December 12, 1990.Eugene Moore, Parchman, pro se.
Mike C. Moore, Atty. Gen., Jack B. Lacy, Jr., Sp. Asst. Atty. Gen., Jackson, for appellee.
Before HAWKINS, P.J., and PITTMAN and BLASS, JJ.
BLASS, Justice, for the Court:
The defendant appeals the denial of his motion to vacate and set aside sentence. Essentially this was a motion for an evidentiary hearing under the Mississippi Uniform Post Conviction Collateral Relief Act [hereinafter the "Act"].

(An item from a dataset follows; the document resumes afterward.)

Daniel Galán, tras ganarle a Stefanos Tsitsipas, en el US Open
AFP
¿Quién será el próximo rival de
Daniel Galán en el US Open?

This case has a rather confusing procedural history. The defendant filed two motions in the nature of post-conviction relief: one on December 21, 1987, and one on March 8, 1988. On October 10, 1988, the trial court issued an order bearing the case number of the March 8 motion. The substance of the order, however, made it clear that it was actually in response to the December 21 motion. On June 21, 1989, the lower court issued a new order with wording identical to the previous order but it changed the case number to correspond to the December 21, motion.[1]

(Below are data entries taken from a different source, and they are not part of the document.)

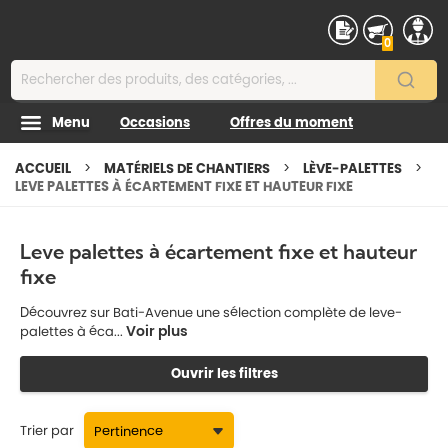
Contenu
0
Menu
Occasions
Offres du moment
ACCUEIL
MATÉRIELS DE CHANTIERS
LÈVE-PALETTES
LEVE PALETTES À ÉCARTEMENT FIXE ET HAUTEUR FIXE
Leve palettes à écartement fixe et hauteur
fixe
Découvrez sur Bati-Avenue une sélection complète de leve-
Voir plus
palettes à éca...
Ouvrir les filtres
Trier par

The other facts in the record are rather sparse. The defendant pleaded guilty to murder in 1966. On December 21, 1987, he filed a motion titled, "Motion to Vacate and Set Aside Sentence". In the motion, the defendant states that his plea was not knowingly or intelligently made and the plea was entered into because of ineffective assistance of counsel.
Also, in the memorandum in support of the motion the defendant complains of several procedural defects in the indictment. First he notes that the affidavit of the foreman was not contained in the indictment. Further the defendant adds that no where in the indictment does it state that fifteen grand jurors were present or that twelve of them actually voted on the indictment or that any of them were even sworn. Finally the defendant claims that the indictment wasn't signed by the judge. All of these flaws, it is contended, require that the guilty plea be vacated. The defendant also contends that counsel's failure to detect these deficiencies in the indictment further supports the ineffective assistance of counsel claim.

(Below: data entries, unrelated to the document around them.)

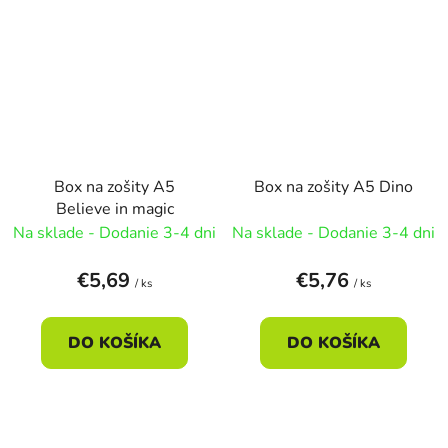
Box na zošity A5
Box na zošity A5 Dino
Believe in magic
Na sklade - Dodanie 3-4 dni
Na sklade - Dodanie 3-4 dni
€5,69
€5,76
/ ks
/ ks
DO KOŠÍKA
DO KOŠÍKA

A close examination of the record reveals that the judge who ruled on this motion was also the district attorney who signed *689 the indictment in 1966. The parties did not raise this issue but nonetheless Miss. Code Ann. § 9-1-11 (1972) requires that we reverse and remand so that another judge can rule on the merits of the motion. See, Smith v. State, 212 Miss. 497, 54 So. 2d 739 (1951) ("One who has been actively engaged in any way in the prosecution and conviction of one accused of a crime is disqualified ... from sitting as a judge in a matter involving that conviction."); Kirby v. State, 78 Miss. 175, 28 So. 846 (1900).
REVERSED AND REMANDED
ROY NOBLE LEE, C.J., HAWKINS and DAN M. LEE, P.JJ., and PRATHER, ROBERTSON, SULLIVAN, ANDERSON and PITTMAN, JJ., concur.
NOTES
[1] This motion was issued in response to this Court's order to correct the record under Miss. Sup.Ct.R. 10(e). This order was in response to the state's motion to dismiss the appeal and motion to force the lower court to reconsider the two motions filed by the defendant. The lower court also issued an order in response to the March 8, 1988, motion by the defendant. The court overruled it as time barred and in the alternative overruled it because it was completely unintelligible.